Assignments 1 and 2 are based upon the contention that it was error to deny the defense motion to quash the indictment and *923the motion in arrest of judgment. Both motions are based on the ground that the statute under which defendants were prosecuted contains an unconstitutional sex-based classification.

At the time of the offense in January 1978, the statute provided:

“Enticing minors into prostitution is committed when anyone over the age of seventeen entices, places, persuades, encourages, or causes the entrance of any female under the age of twenty-one into the practice of prostitution, either by force, threats, promises, or by any other device or scheme. Lack of knowledge of the female’s age shall not be a defense.
“Whoever commits the crime of enticing minors into prostitution shall be imprisoned at hard labor for not more than ten years.” La.Rev.Stat. 14:86.
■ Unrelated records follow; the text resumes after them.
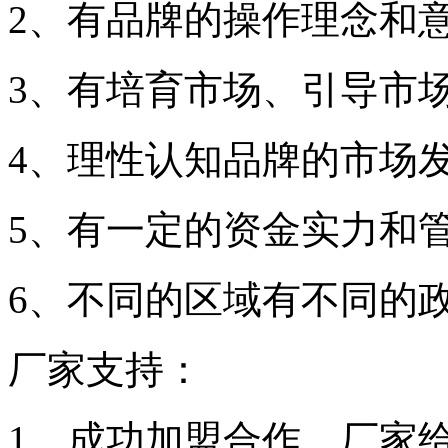
2、有品牌的操作理念和
3、有培育市场、引导市
4、理性认知品牌的市场
5、有一定的资金实力和
6、不同的区域有不同的
厂家支持：
1、成功加盟合作，厂家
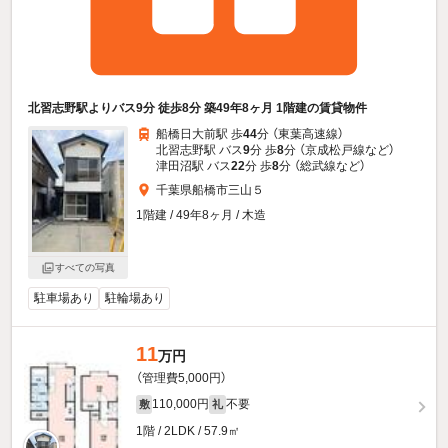
北習志野駅よりバス9分 徒歩8分 築49年8ヶ月 1階建の賃貸物件
船橋日大前駅 歩
44
分 （東葉高速線）
北習志野駅 バス
9
分 歩
8
分 （京成松戸線
など
）
津田沼駅 バス
22
分 歩
8
分 （総武線
など
）
千葉県船橋市三山５
1階建 / 49年8ヶ月 / 木造
すべての写真
駐車場あり
駐輪場あり
11
万円
（管理費5,000円）
110,000円
不要
敷
礼
1階 / 2LDK / 57.9㎡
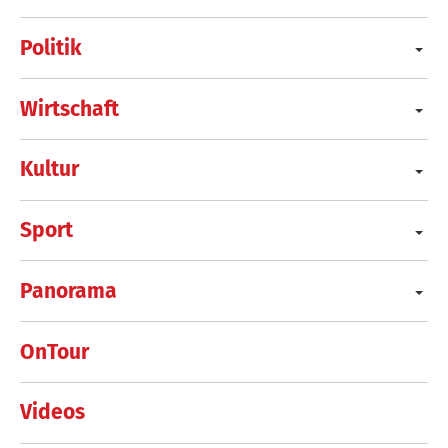
Politik
Wirtschaft
Kultur
Sport
Panorama
OnTour
Videos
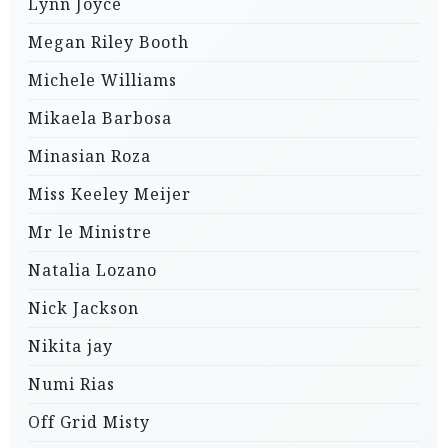
Lynn Joyce
Megan Riley Booth
Michele Williams
Mikaela Barbosa
Minasian Roza
Miss Keeley Meijer
Mr le Ministre
Natalia Lozano
Nick Jackson
Nikita jay
Numi Rias
Off Grid Misty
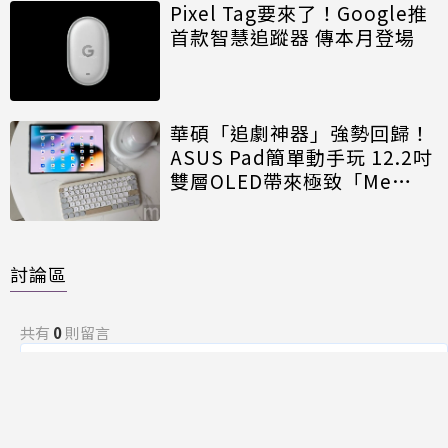
Pixel Tag要來了！Google推
首款智慧追蹤器 傳本月登場
華碩「追劇神器」強勢回歸！
ASUS Pad簡單動手玩 12.2吋
雙層OLED帶來極致「Me
Time」
討論區
共有
0
則留言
Defendants argue that the failure to include males as the possible “victims” of the crime was an irrational choice on the part of the legislature and for that reason the statute must fall. Before this argument can be reached, it is necessary to determine whether defendants have standing to challenge the classification. Only an inversion of the doctrinal approach to jus tertii may conceivably grant defendants the standing to attack the classification and assert the equal protection rights of minor males, the class unprotected by statute. In making the decision to relax traditional standing rules, the courts have generally considered three factors: 1) the presence of a substantial relationship between the claimant of the privilege and the third parties sought to be protected; 2) the impotence of the third parties in asserting their rights; and 3) the risk that the rights of the third parties would suffer irreparable damage unless the claimant were allowed to assert those rights. Craig v. Boren, 429 U.S. 190, 97 S.Ct. 451, 50 L.Ed.2d 397 (1976); Note, “Standing to Assert Constitutional Jus Ter-tii”, 88 Harv.L.Rev. 423 (1974).
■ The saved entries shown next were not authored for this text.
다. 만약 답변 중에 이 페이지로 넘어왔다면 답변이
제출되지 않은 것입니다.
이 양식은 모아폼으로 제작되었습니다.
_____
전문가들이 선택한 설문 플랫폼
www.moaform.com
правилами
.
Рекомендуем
In the case at bar defendants are over twenty-one years of age and therefore bear no relationship to unprotected minor males other than as potential panderers. Failure to allow defendants to assert the equal protection rights of this class would result in no harm, as the legislature has heretofore amended the statute in question.1 Therefore defendants lack the requisite standing to assert the invalidity of the classification.

There are, moreover, decisions of this Court which hold that the legislative determination that only females are potential “victims” of prostitution and rape has a rational basis because of the social implications. On the other hand, male prostitution and males as victims of rape present no social problem. State v. Fletcher, 341 So.2d 340 (La.1976); State v. Devall, 302 So.2d 909 (La.1974). The rationale is applicable here. Enticing minor males into prostitution does not present a social problem, whereas the enticement of minor females does.
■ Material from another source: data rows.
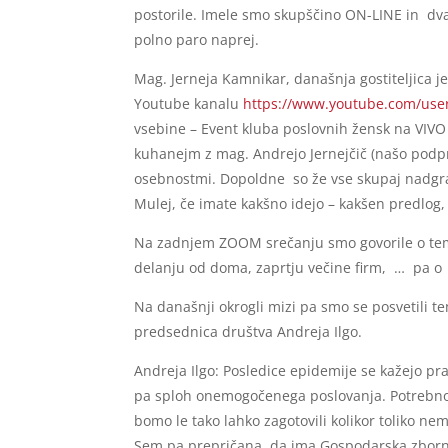
postorile. Imele smo skupščino ON-LINE in dva
polno paro naprej.
Mag. Jerneja Kamnikar, današnja gostiteljica je
Youtube kanalu
https://www.youtube.com/user
vsebine – Event kluba poslovnih žensk na VIVO
kuhanejm z mag. Andrejo Jernejčič (našo podpre
osebnostmi. Dopoldne so že vse skupaj nadgra
Mulej, če imate kakšno idejo – kakšen predlog,
Na zadnjem ZOOM srečanju smo govorile o tem,
delanju od doma, zaprtju večine firm, … pa o u
Na današnji okrogli mizi pa smo se posvetili t
predsednica društva Andreja Ilgo.
Andreja Ilgo: Posledice epidemije se kažejo pr
pa sploh onemogočenega poslovanja. Potrebno b
bomo le tako lahko zagotovili kolikor toliko ne
Sem pa prepričana, da ima Gospodarska zborni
By Assignment 3 defendants urge that it was error to deny their motion for a new trial, based on the ground that there was no evidence that defendants enticed the two young girls “into” prostitution; that is, that the girls were already engaged in prostitution when they first met defendants.

This Court’s review on appeal is limited to whether there was at trial some evidence of the essential elements of the crime charged. The Court may not question the sufficiency of the evidence. State v. Valentine, 364 So.2d 595 (La.1978); State v. Sandifer, 359 So.2d 990 (La.1978); State v. Frazier, 357 So.2d 522 (La.1978).

Although defense counsel correctly points out that one of the girls admitted to having engaged in prostitution before the January 16, 1978 date mentioned in the indictment, she also testified that her first experience in prostitution had come several weeks before at defendants’ urging.

Friends of the other girl victim testified that they suspected she was involved in *924prostitution before she met defendant on January 16, 1978. However, the victim took the stand and testified that she first engaged in prostitution after defendants offered her clothes and a place to stay in return for her working for them. There is, therefore, “some evidence” that defendants first lured the girls into prostitution.

For the reasons assigned, the conviction and sentence are affirmed.

DIXON, CALOGERO and DENNIS, JJ., concur.

. Act 434 of 1978 makes enticing “any person” under the age of twenty-one into prostitution a crime.